Reputation Registry: On-chain archives of feedback signals between Agents - accuracy, timeliness, and reliability scores, with only indexes retained on-chain, and data hashes pointing to off-chain storage to reduce Gas costs;
Verification Registry: After task completion, the result data hash is on-chain for verification, enabling cryptographic proof of 'whether the task was genuinely completed'.
The drafting team spans four major crypto ecosystems: Marco De Rossi from MetaMask, Davide Crapis from the Ethereum Foundation, Jordan Ellis from Google, and Erik Reppel from Coinbase. EigenLayer, ENS, The Graph, and Taiko have all expressed support. Less than a month after going live on the mainnet, Ethereum mainnet registration of Agents surpassed 24,000, totaling about 49,000 across all EVM chains.
A typical workflow is as follows: Agent A discovers a service provider through the ERC-8004 identity registry, filters the reputation registry to select high-scoring Agent B, completes payment with x402, and after the task is finished, attaches the payment record along with reputation feedback - the payment history becomes a credit anchor. This chain is what Cambrian Network refers to as the 'Agent economy operating system': payment + identity + reputation, three layers in one.

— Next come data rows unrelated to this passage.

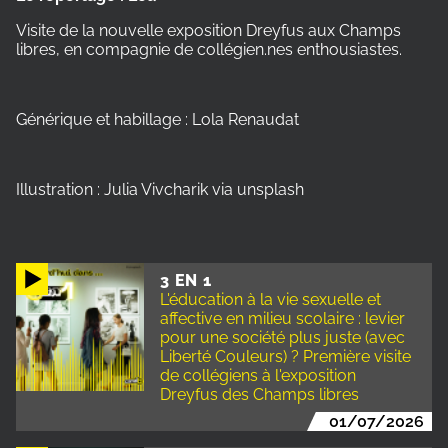
Visite de la nouvelle exposition Dreyfus aux Champs
libres, en compagnie de collégien.nes enthousiastes.
Générique et habillage : Lola Renaudat
Illustration : Julia Vivcharik via unsplash
3 EN 1
L'éducation à la vie sexuelle et
affective en milieu scolaire : levier
pour une société plus juste (avec
Liberté Couleurs) ? Première visite
de collégiens à l'exposition
Dreyfus des Champs libres
01/07/2026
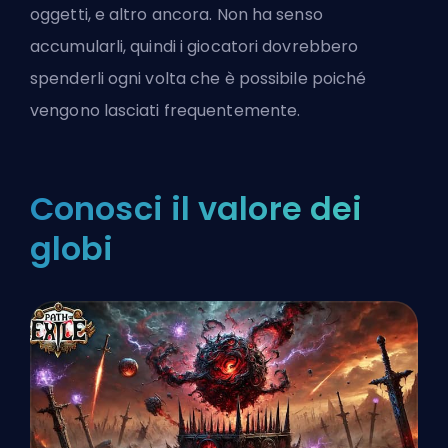
oggetti, e altro ancora. Non ha senso
accumularli, quindi i giocatori dovrebbero
spenderli ogni volta che è possibile poiché
vengono lasciati frequentemente.
Conosci il valore dei
globi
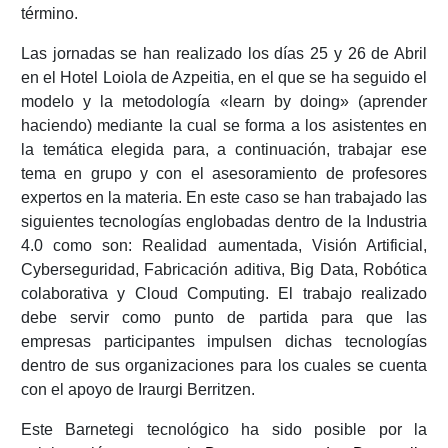
término.
Las jornadas se han realizado los días 25 y 26 de Abril
en el Hotel Loiola de Azpeitia, en el que se ha seguido el
modelo y la metodología «learn by doing» (aprender
haciendo) mediante la cual se forma a los asistentes en
la temática elegida para, a continuación, trabajar ese
tema en grupo y con el asesoramiento de profesores
expertos en la materia. En este caso se han trabajado las
siguientes tecnologías englobadas dentro de la Industria
4.0 como son: Realidad aumentada, Visión Artificial,
Cyberseguridad, Fabricación aditiva, Big Data, Robótica
colaborativa y Cloud Computing. El trabajo realizado
debe servir como punto de partida para que las
empresas participantes impulsen dichas tecnologías
dentro de sus organizaciones para los cuales se cuenta
con el apoyo de Iraurgi Berritzen.
Este Barnetegi tecnológico ha sido posible por la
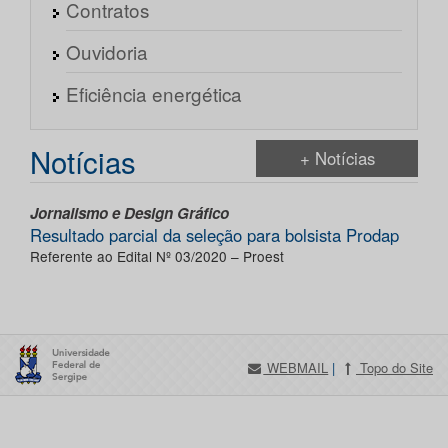
Contratos
Ouvidoria
Eficiência energética
Notícias
+ Notícias
Jornalismo e Design Gráfico
Resultado parcial da seleção para bolsista Prodap
Referente ao Edital Nº 03/2020 – Proest
WEBMAIL
|
Topo do Site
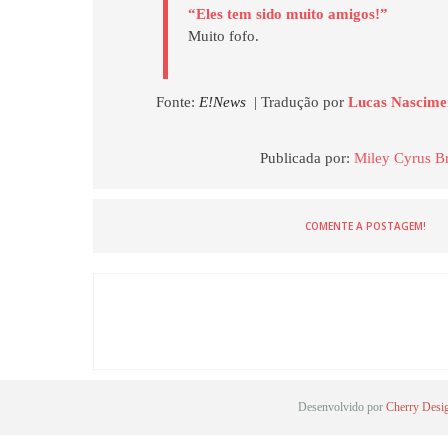
“Eles tem sido muito amigos!”
Muito fofo.
Fonte:
E!News
| Tradução por
Lucas Nascim
Publicada por:
Miley Cyrus Br
COMENTE A POSTAGEM!
Desenvolvido por
Cherry Desi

How deep is the water here?
The data looks good, but there are a few things to clarify.
Tokens and protocols are two different things.

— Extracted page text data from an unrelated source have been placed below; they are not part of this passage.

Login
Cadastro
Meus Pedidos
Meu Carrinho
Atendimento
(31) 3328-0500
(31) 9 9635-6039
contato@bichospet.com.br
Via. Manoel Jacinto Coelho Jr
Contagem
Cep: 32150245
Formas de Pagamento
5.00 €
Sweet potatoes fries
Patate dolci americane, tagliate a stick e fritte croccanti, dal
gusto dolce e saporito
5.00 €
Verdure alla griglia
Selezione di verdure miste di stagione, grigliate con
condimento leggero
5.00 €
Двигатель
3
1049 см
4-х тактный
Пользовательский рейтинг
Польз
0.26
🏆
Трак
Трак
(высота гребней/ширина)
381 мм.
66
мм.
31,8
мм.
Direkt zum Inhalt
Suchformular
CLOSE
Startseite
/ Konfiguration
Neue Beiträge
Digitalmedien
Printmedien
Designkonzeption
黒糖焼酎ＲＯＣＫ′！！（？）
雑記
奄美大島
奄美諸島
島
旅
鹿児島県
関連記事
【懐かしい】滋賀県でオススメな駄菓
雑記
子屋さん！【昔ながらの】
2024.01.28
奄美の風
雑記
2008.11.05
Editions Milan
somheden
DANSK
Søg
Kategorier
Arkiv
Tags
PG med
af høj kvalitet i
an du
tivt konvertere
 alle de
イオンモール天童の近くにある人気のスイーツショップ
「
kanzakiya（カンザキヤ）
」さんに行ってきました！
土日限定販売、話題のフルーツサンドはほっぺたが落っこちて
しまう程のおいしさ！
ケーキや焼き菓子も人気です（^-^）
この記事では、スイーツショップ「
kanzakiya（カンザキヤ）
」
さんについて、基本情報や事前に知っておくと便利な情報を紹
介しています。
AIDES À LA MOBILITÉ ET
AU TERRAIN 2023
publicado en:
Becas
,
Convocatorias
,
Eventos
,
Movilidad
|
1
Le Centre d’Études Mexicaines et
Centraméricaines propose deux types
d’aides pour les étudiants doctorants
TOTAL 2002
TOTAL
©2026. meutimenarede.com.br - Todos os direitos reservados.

The market cap of the x402 ecosystem token once surpassed 9 billion USD on CoinGecko, with daily trading volume exceeding 230 million USD. However, a large number of 'x402 concept coins' are Meme tokens that have no substantial ties to the protocol itself. Buying x402-related Tokens does not equate to buying into the growth of the x402 protocol. This market has always excelled at mixing narrative and reality, and this time is no exception.
Technical risks have not yet been resolved.
The EIP-712 signature mechanism of x402 requires continuous security audits. The ERC-8004 reputation registry faces threats of Sybil attacks - mass registration of fake identities, and the existing economic incentive mechanisms are still inadequate. There is economic tension between high-frequency micropayments (each 0.0001 USD) and L2 transaction fees (which can still reach 0.05 USD), as very small transactions can still be consumed by fees at this stage.
The protocol war is not over yet.
x402, Google’s AP2, and a16z's ACP coexist as three protocols. If developers split between these three standards, the network effects will be significantly diminished. Moreover, OpenAI and Anthropic can completely bypass on-chain protocols to build their own closed-loop payment systems - they have users, data, and scale advantages, which pose competitive pressure that x402 cannot ignore.
Regulatory aspects are another blank space. Who is the transaction subject in a payment autonomously initiated by an AI Agent? Where is the trigger point for KYC/AML responsibilities? No major jurisdiction has provided a definitive answer.
Summary
Someone once wrote a quote that fits well here: "The inscriptions of 2023 allow humanity to engrave value on-chain; the x402 of 2025 enables machines to autonomously pay for value online for the first time."
If HTTP connected global computers into an information network, the combination of x402 and ERC-8004 attempts to link billions of Agents into an open service and data market - no accounts needed, no approval required, one request, one payment, one result.
However, whether the protocol can win in fragmented competition, whether the trust mechanism can truly improve, and whether the Agent economy can transition from Demo to real business... these remain unresolved cases.
Before the narrative takes root, distinguishing between the 'value of the protocol' and the 'Tokens speculated around the protocol' may be the most important thing for each participant to clarify.